Define Ludwig Config

This task requires two input features — the document image and the question text — combined by a concat combiner, with a generator decoder producing the answer text.

We use a Vision Transformer (vit) encoder for the image, which divides the document into patches and learns patch embeddings with self-attention. This allows the model to attend to specific regions of the document. For the text encoder we use BERT, which encodes the question. Both encoders are fine-tuned end-to-end.

With config.yaml:

input_features:
  - name: image_path
    type: image
    encoder:
      type: vit
      trainable: true
  - name: question
    type: text
    encoder:
      type: bert
      trainable: true
output_features:
  - name: answer
    type: text
    decoder:
      type: generator
      max_new_tokens: 64
combiner:
  type: concat
trainer:
  epochs: 5
  batch_size: 8
  learning_rate: 1.0e-5

With config defined in a Python dict:

config = {
  "input_features": [
    {
      "name": "image_path",
      "type": "image",
      "encoder": {
        "type": "vit",       # Vision Transformer: reads document patches
        "trainable": True,
      }
    },
    {
      "name": "question",
      "type": "text",
      "encoder": {
        "type": "bert",      # BERT encodes the question
        "trainable": True,
      }
    }
  ],
  "output_features": [
    {
      "name": "answer",
      "type": "text",
      "decoder": {
        "type": "generator",
        "max_new_tokens": 64,  # Most DocVQA answers are short (< 10 words)
      }
    }
  ],
  "combiner": {
    "type": "concat",  # Concatenate image and text representations
  },
  "trainer": {
    "epochs": 5,
    "batch_size": 8,
    "learning_rate": 1e-5,
  }
}

Create and Train a Model

ludwig train --config config.yaml --dataset "ludwig://docvqa"
import logging
from ludwig.api import LudwigModel
from ludwig.datasets import docvqa

train_df, test_df, val_df = docvqa.load()

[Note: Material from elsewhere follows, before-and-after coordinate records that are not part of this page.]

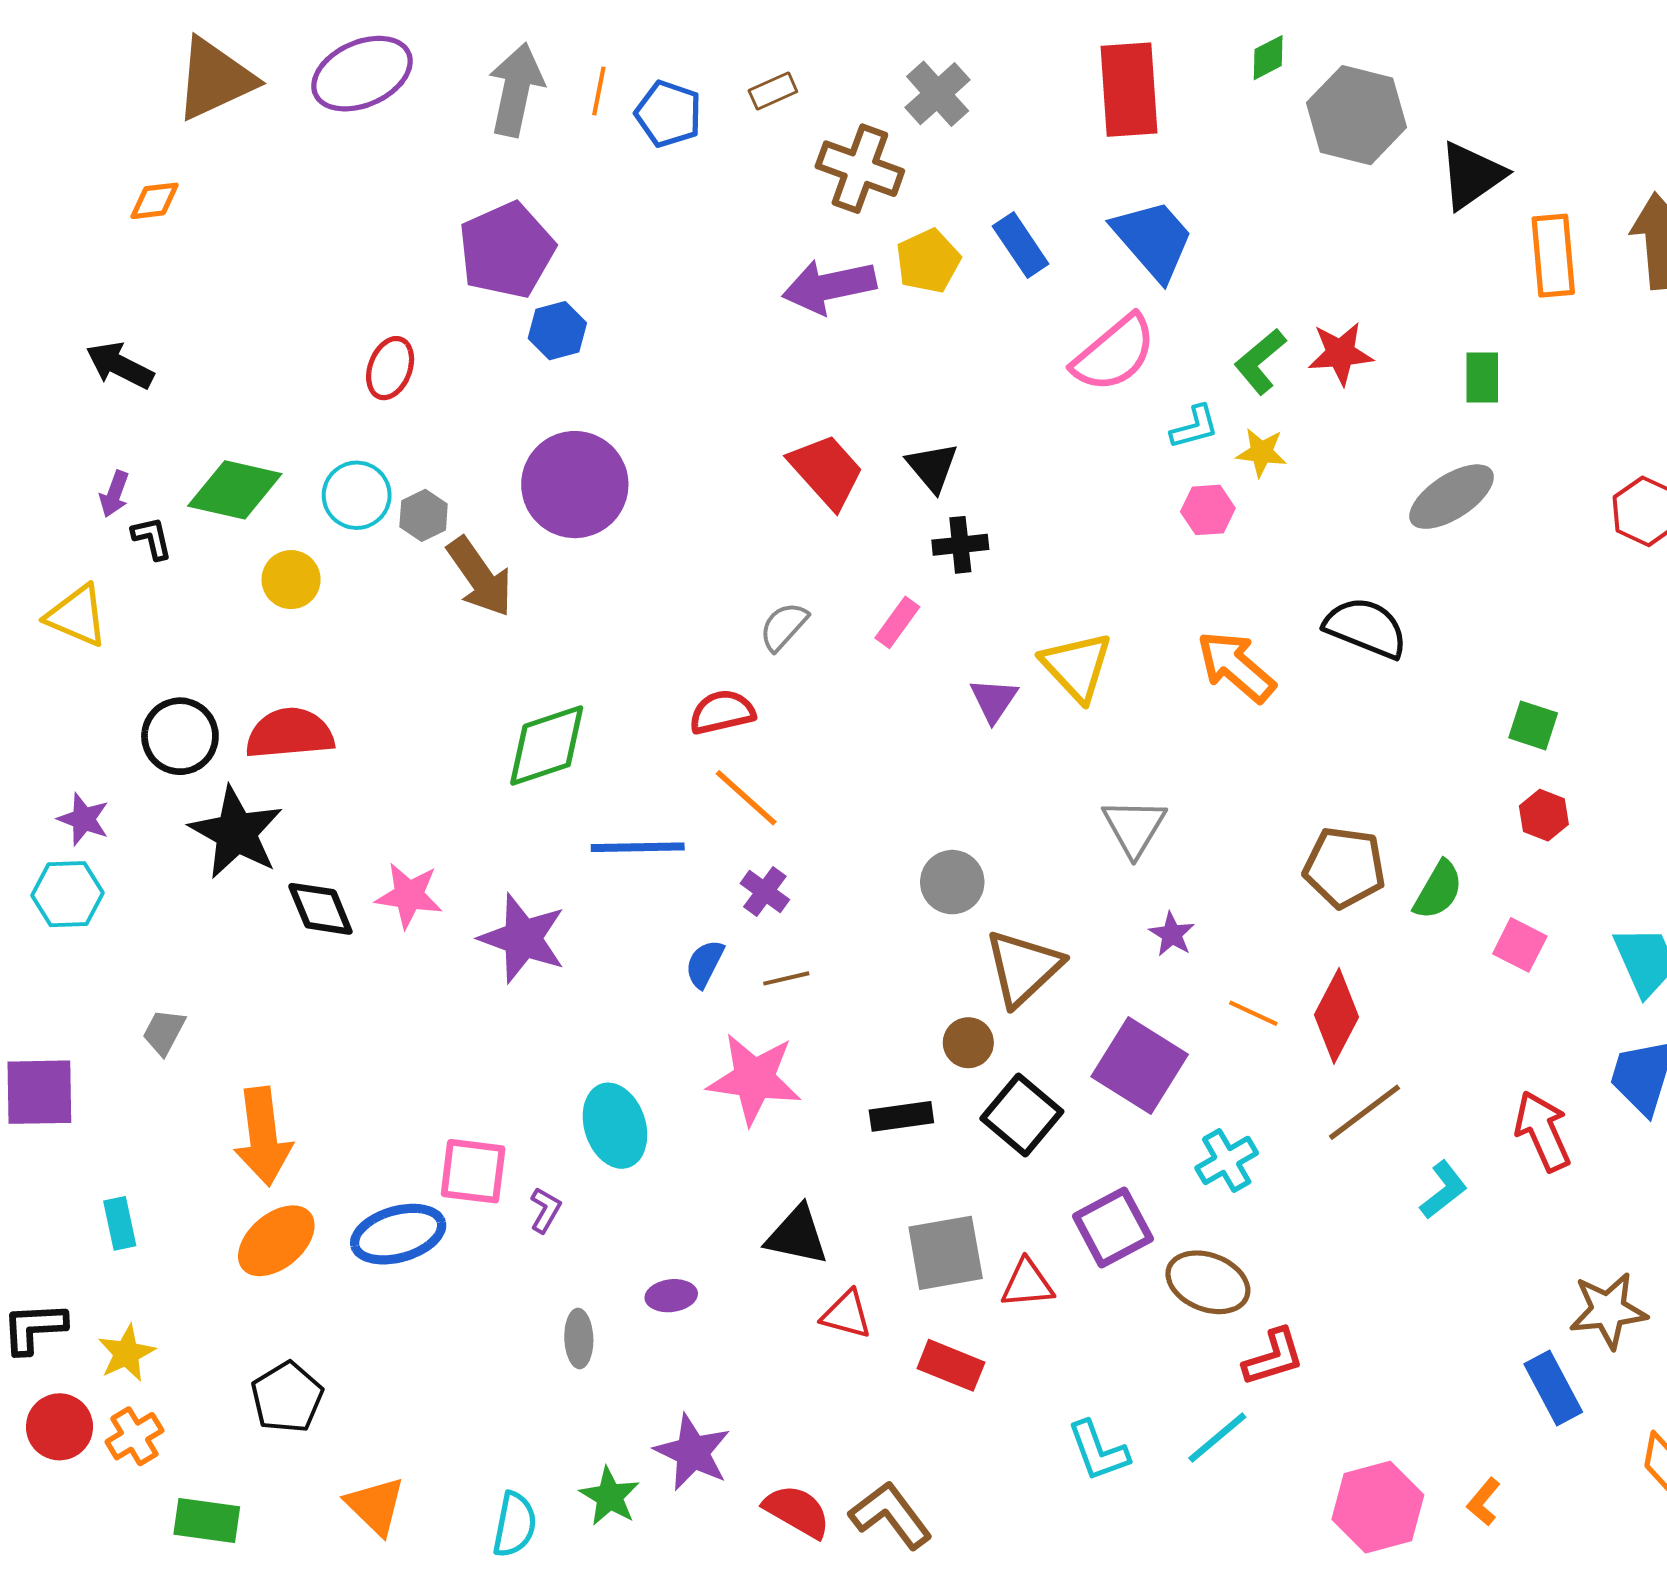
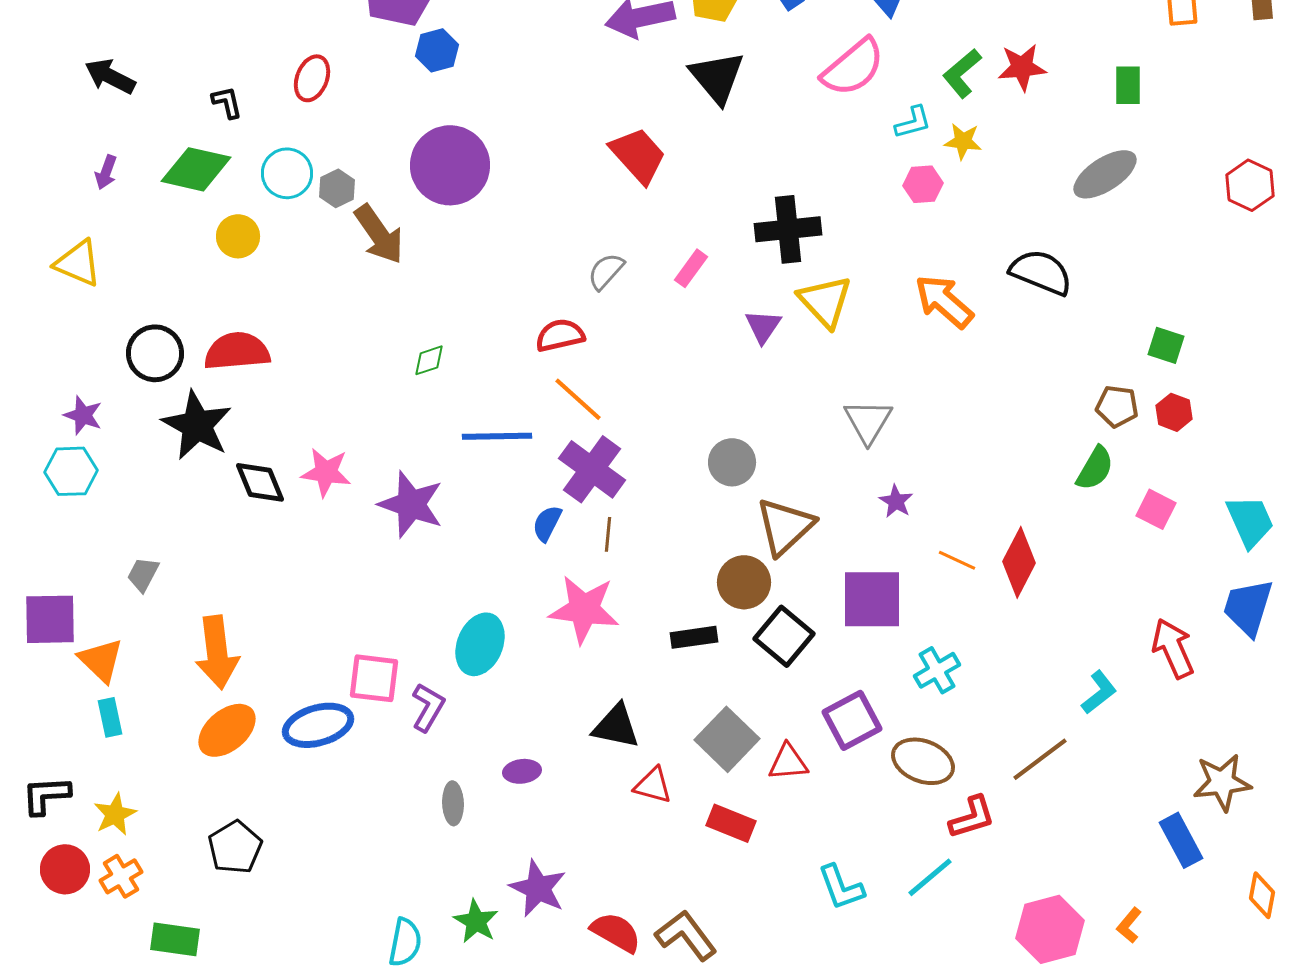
black triangle: (932, 467) -> (717, 77), moved, size x1.4
black L-shape: (152, 538) -> (227, 102), moved
black cross: (960, 545) -> (788, 229), moved, size x1.6
green diamond: (547, 746) -> (429, 360), size x0.5
brown pentagon: (1344, 867) -> (1117, 406), moved, size x0.7
purple cross: (765, 891) -> (592, 469), size x1.8
brown line: (786, 978) -> (608, 534), turned -72
brown circle: (968, 1043) -> (744, 582), size x1.4
purple square: (1140, 1065) -> (872, 599), turned -32
brown line: (1365, 1112) -> (1040, 759), moved
cyan ellipse: (615, 1126) -> (480, 644), turned 40
purple L-shape: (545, 1210) -> (428, 707), size x1.4
gray square: (946, 1253) -> (727, 739), turned -36
orange triangle: (375, 1506) -> (101, 660), moved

# Construct Ludwig model from the config dictionary
model = LudwigModel(config, logging_level=logging.INFO)

# Train the model
results = model.train(
    training_set=train_df,
    validation_set=val_df,
    test_set=test_df,
)
train_stats = results.train_stats
output_directory = results.output_directory

Ludwig resizes each document image to the ViT input resolution, computes patch embeddings, encodes the question with BERT, concatenates the two representations, and trains the generator decoder to produce the correct answer text.

Evaluate

Generates predictions and text generation metrics (ROUGE, exact match) for the test set.

ludwig evaluate \
    --model_path results/experiment_run/model \
    --dataset "ludwig://docvqa" \
    --split test \
    --output_directory test_results
# Generates predictions and performance statistics for the test set
test_stats, predictions, output_directory = model.evaluate(
    test_df,
    collect_predictions=True,
    collect_overall_stats=True,
)

DocVQA is traditionally evaluated with Average Normalized Levenshtein Similarity (ANLS), which is tolerant of small OCR or spelling errors. Ludwig reports ROUGE scores for text outputs, which provide a useful approximation.

Visualize Metrics

ludwig visualize \
    --visualization learning_curves \
    --ground_truth_metadata results/experiment_run/model/training_set_metadata.json \
    --training_statistics results/experiment_run/training_statistics.json \
    --file_format png \
    --output_directory visualizations
from ludwig.visualize import learning_curves

learning_curves(train_stats, output_feature_name="answer")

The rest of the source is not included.